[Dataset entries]
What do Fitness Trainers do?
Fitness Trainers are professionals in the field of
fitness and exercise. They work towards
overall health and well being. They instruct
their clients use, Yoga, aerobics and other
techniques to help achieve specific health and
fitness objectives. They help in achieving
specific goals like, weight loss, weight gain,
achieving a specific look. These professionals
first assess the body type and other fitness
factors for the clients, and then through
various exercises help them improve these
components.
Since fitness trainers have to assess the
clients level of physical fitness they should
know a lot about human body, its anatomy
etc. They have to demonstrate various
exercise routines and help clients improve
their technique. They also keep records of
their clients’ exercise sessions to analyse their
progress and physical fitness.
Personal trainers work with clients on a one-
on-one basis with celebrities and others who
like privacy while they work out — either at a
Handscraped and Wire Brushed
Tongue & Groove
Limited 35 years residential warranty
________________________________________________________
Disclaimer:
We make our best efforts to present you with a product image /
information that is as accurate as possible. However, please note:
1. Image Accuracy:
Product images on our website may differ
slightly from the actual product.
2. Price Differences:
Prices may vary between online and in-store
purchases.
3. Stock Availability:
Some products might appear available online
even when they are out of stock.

...

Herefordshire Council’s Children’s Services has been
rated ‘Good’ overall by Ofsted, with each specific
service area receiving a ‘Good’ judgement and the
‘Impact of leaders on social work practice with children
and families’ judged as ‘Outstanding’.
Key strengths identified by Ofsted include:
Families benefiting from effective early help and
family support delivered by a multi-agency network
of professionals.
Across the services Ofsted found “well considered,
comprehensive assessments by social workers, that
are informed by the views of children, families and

### What is expected
For this data, state how many lines include the word "like", with nothing added.

### Result for this exercise
2